[Opening DATA SUPPLIED section]

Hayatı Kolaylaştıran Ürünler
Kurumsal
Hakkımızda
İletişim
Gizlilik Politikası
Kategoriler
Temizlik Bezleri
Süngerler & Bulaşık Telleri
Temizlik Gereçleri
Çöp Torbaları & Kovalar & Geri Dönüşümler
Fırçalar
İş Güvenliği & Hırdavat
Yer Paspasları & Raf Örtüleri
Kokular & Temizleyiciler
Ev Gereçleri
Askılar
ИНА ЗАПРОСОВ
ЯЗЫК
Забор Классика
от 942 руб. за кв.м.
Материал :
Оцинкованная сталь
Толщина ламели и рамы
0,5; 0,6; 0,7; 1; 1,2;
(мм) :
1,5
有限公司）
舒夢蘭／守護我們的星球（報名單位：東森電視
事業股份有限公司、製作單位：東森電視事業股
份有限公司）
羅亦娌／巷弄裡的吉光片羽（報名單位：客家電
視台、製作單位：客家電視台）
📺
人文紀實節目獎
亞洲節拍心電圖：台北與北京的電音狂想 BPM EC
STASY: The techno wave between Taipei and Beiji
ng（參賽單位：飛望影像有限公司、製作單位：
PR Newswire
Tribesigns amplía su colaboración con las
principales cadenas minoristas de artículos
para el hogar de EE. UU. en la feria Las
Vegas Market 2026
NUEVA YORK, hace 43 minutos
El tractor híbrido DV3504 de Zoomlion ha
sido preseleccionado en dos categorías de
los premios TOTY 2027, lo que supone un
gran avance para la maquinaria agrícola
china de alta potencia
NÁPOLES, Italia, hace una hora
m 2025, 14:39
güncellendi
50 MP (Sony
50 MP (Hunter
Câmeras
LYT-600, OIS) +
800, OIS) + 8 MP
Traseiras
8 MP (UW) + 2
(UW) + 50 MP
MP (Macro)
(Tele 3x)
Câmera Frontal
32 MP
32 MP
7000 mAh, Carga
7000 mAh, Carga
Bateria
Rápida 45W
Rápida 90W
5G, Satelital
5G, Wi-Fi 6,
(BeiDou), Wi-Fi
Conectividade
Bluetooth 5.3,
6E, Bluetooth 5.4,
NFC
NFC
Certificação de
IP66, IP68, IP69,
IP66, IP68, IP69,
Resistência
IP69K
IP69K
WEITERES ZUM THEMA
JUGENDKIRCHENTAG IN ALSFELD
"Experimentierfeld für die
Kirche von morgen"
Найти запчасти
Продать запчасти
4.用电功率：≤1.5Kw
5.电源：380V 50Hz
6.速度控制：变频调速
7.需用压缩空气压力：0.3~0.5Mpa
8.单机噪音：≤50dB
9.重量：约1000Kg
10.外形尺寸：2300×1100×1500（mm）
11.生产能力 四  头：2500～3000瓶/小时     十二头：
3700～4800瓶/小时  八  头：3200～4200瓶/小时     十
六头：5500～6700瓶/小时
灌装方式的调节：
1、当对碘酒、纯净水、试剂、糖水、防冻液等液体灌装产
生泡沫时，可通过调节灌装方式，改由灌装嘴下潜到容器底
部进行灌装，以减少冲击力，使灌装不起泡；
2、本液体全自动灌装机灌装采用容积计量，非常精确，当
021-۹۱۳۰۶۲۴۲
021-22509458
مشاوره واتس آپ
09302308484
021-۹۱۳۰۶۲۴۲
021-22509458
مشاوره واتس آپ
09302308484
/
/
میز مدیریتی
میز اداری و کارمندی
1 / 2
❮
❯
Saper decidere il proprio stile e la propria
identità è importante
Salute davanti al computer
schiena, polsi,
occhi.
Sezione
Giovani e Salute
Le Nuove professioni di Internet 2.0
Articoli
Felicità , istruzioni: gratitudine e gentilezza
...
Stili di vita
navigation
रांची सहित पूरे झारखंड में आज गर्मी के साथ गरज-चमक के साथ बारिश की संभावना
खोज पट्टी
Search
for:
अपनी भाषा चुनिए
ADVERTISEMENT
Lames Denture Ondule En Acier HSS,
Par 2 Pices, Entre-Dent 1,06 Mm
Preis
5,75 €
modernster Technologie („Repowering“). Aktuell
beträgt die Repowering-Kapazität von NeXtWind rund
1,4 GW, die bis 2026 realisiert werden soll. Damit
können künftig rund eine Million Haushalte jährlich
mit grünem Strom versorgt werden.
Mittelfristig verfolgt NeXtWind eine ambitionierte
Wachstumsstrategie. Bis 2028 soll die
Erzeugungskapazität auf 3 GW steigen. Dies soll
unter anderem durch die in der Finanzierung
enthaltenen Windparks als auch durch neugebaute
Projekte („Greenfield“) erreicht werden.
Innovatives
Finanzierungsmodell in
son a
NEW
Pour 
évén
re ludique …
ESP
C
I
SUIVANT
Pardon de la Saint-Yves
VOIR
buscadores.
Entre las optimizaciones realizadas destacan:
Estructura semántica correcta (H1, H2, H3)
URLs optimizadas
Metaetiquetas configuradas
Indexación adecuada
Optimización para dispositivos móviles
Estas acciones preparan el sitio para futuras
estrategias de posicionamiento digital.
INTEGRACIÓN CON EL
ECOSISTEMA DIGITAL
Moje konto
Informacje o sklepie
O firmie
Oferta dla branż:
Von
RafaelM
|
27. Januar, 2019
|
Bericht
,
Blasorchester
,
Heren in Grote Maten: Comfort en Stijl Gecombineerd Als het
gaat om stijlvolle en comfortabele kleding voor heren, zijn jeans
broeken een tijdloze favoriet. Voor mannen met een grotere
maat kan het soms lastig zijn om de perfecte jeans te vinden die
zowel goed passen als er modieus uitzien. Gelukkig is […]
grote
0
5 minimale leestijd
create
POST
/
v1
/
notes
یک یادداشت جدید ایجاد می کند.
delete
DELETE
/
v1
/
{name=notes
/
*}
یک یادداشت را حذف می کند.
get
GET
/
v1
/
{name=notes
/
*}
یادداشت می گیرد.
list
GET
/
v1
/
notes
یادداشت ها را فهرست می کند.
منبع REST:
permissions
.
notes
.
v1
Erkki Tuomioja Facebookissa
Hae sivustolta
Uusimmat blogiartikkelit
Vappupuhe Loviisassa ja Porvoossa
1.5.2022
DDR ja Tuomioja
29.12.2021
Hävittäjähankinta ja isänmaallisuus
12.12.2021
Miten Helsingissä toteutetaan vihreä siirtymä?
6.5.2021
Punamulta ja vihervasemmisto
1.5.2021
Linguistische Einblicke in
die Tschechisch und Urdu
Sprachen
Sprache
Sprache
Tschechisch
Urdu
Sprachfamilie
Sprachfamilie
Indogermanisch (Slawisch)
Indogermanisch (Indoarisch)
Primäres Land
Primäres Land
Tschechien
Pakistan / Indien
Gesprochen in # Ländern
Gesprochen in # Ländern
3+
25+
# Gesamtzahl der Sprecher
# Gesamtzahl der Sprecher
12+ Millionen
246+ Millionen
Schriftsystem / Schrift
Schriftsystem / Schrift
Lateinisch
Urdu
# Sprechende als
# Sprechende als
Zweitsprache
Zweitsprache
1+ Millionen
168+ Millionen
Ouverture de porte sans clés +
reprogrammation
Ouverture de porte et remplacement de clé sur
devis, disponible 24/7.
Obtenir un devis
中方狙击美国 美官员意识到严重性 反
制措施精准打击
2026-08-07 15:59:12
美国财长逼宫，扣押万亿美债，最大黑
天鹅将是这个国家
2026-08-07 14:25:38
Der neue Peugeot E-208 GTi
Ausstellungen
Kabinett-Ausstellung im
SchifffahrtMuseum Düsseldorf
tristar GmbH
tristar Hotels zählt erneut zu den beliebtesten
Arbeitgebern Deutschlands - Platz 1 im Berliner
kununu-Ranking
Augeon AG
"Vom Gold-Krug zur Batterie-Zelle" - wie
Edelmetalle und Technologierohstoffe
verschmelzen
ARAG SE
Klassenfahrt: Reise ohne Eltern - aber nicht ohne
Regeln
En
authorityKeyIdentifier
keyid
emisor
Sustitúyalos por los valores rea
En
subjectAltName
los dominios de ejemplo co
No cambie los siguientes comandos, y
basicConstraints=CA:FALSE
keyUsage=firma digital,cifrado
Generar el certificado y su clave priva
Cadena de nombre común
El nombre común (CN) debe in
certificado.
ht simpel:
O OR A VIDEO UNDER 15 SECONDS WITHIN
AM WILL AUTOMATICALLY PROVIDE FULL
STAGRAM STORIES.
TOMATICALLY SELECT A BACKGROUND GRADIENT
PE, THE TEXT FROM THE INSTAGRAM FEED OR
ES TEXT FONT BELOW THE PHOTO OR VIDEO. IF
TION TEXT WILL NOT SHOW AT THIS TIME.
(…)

[Closing DATA SUPPLIED section]

# ASSIGNMENT
Identify every line above with the string "eine" in it. Copy those lines.

# RESULT FOR THIS EXERCISE
können künftig rund eine Million Haushalte jährlich
Mittelfristig verfolgt NeXtWind eine ambitionierte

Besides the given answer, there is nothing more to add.